If unwed parents cannot resolve these issues on their own, they may need to seek legal help. There are different ways to resolve parental disputes, such as:

  • Negotiation: This is when both parents try to reach an agreement by talking to each other directly or through lawyers.
  • Mediation: This is when both parents meet with a neutral third party (a mediator) who helps them communicate and find common ground.
  • Arbitration: This is when both parents agree to let a neutral third party (an arbitrator) make a binding decision for them.
  • Litigation: This is when both parents go to court and let a judge make a decision for them.

The best way to resolve parental disputes depends on many factors, such as the nature and complexity of the issue, the relationship between the parents, the best interests of the child, etc.

In general, it is better to avoid going to court if possible, as it can be costly, time-consuming, stressful, and unpredictable.

Cohabitation agreement and joint parental responsibility

In cases where the child’s mother and father have a cohabitation agreement, it doesn’t automatically grant parental responsibility to the father.
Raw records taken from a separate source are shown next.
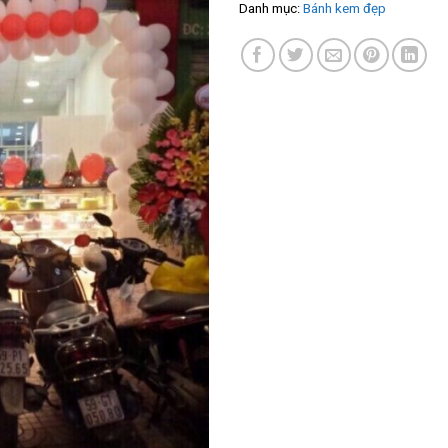
Danh mục:
Bánh kem đẹp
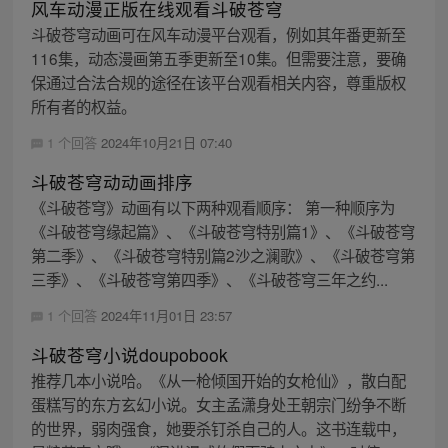
风车动漫正版在线观看斗破苍穹
斗破苍穹动画可在风车动漫平台观看，例如其年番更新至
116集，动态漫画第五季更新至10集。但需要注意，要确
保通过合法合规的途径在该平台观看相关内容，尊重版权
所有者的权益。
1 个回答
2024年10月21日 07:40
斗破苍穹动动画排序
《斗破苍穹》动画有以下两种观看顺序： 第一种顺序为
《斗破苍穹缘起篇》、《斗破苍穹特别篇1》、《斗破苍穹
第二季》、《斗破苍穹特别篇2沙之澜歌》、《斗破苍穹第
三季》、《斗破苍穹第四季》、《斗破苍穹三年之约...
1 个回答
2024年11月01日 23:57
斗破苍穹小说doupobook
推荐几本小说哈。《从一枪倾国开始的女枪仙》，散白配
蛋糕写的东方玄幻小说。女主孟潇身处王朝宗门纷争不断
的世界，弱肉强食，她要杀钉杀自己的人。这书连载中，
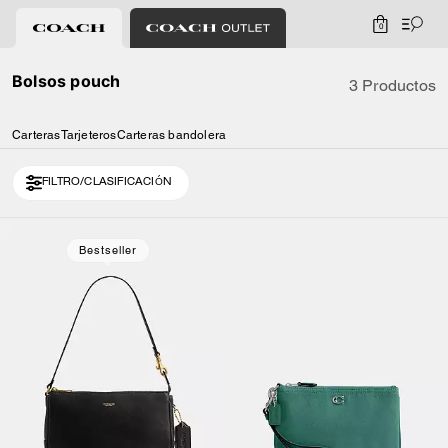
0
Bolsos pouch
3 Productos
Carteras
Tarjeteros
Carteras bandolera
FILTRO/CLASIFICACIÓN
Bestseller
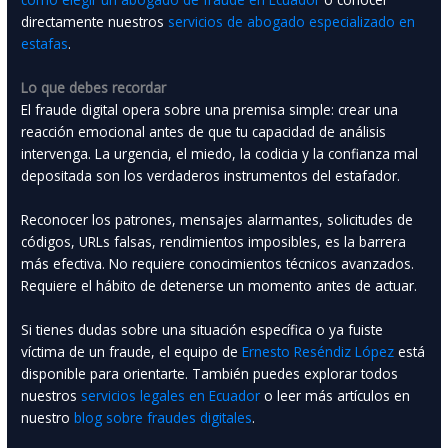
directamente nuestros
servicios de abogado especializado en
estafas
.
Lo que debes recordar
El fraude digital opera sobre una premisa simple: crear una
reacción emocional antes de que tu capacidad de análisis
intervenga. La urgencia, el miedo, la codicia y la confianza mal
depositada son los verdaderos instrumentos del estafador.
Reconocer los patrones, mensajes alarmantes, solicitudes de
códigos, URLs falsas, rendimientos imposibles, es la barrera
más efectiva. No requiere conocimientos técnicos avanzados.
Requiere el hábito de detenerse un momento antes de actuar.
Si tienes dudas sobre una situación específica o ya fuiste
víctima de un fraude, el equipo de
Ernesto Reséndiz López
está
disponible para orientarte. También puedes explorar todos
nuestros
servicios legales en Ecuador
o leer más artículos en
nuestro
blog sobre fraudes digitales
.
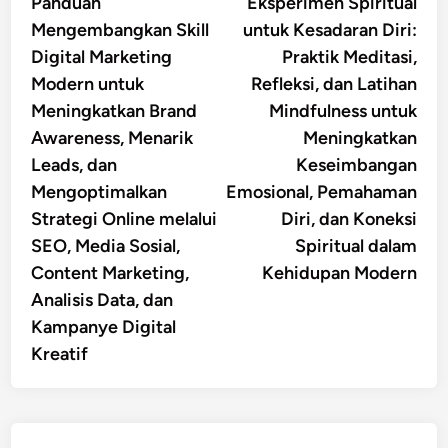
article:
artic
Panduan
Eksperimen Spiritual
navigation
Mengembangkan Skill
untuk Kesadaran Diri:
Digital Marketing
Praktik Meditasi,
Modern untuk
Refleksi, dan Latihan
Meningkatkan Brand
Mindfulness untuk
Awareness, Menarik
Meningkatkan
Leads, dan
Keseimbangan
Mengoptimalkan
Emosional, Pemahaman
Strategi Online melalui
Diri, dan Koneksi
SEO, Media Sosial,
Spiritual dalam
Content Marketing,
Kehidupan Modern
Analisis Data, dan
Kampanye Digital
Kreatif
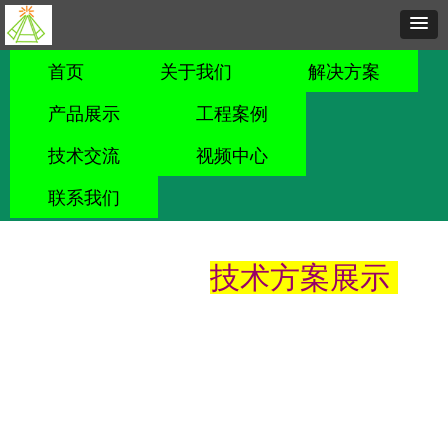
首页
关于我们
解决方案
产品展示
工程案例
技术交流
视频中心
联系我们
技术方案展示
As the father, you can seek joint responsibility by applying to the district court.

Initially, you must formally acknowledge the child.

There are additional requirements for parental responsibility.

For instance, the request for responsibility must be jointly submitted with the mother.

Are Both Parents Required To Pay Child Support?

Even if not married, both parents have an obligation to provide financial support for their children.

The court assesses the financial contributions of each parent based on their incomes and responsibilities, taking into account the child’s needs.

This evaluation helps determine if one parent should make child support payments.

In cases where the paying parent faces financial difficulties, such as job loss, the court may re-evaluate support based on the changed circumstances.

Typically, if a child primarily resides with one parent, the other parent is usually required to make child support payments.

If you believe you’re entitled to child support from the other parent, you can pursue legal avenues to seek a court order for their financial contribution.


Being an unwed parent can be challenging, but it does not mean that you have to give up your rights or responsibilities to your child.

By establishing and enforcing parental responsibility, you can ensure that your child receives the love, care, and support they deserve.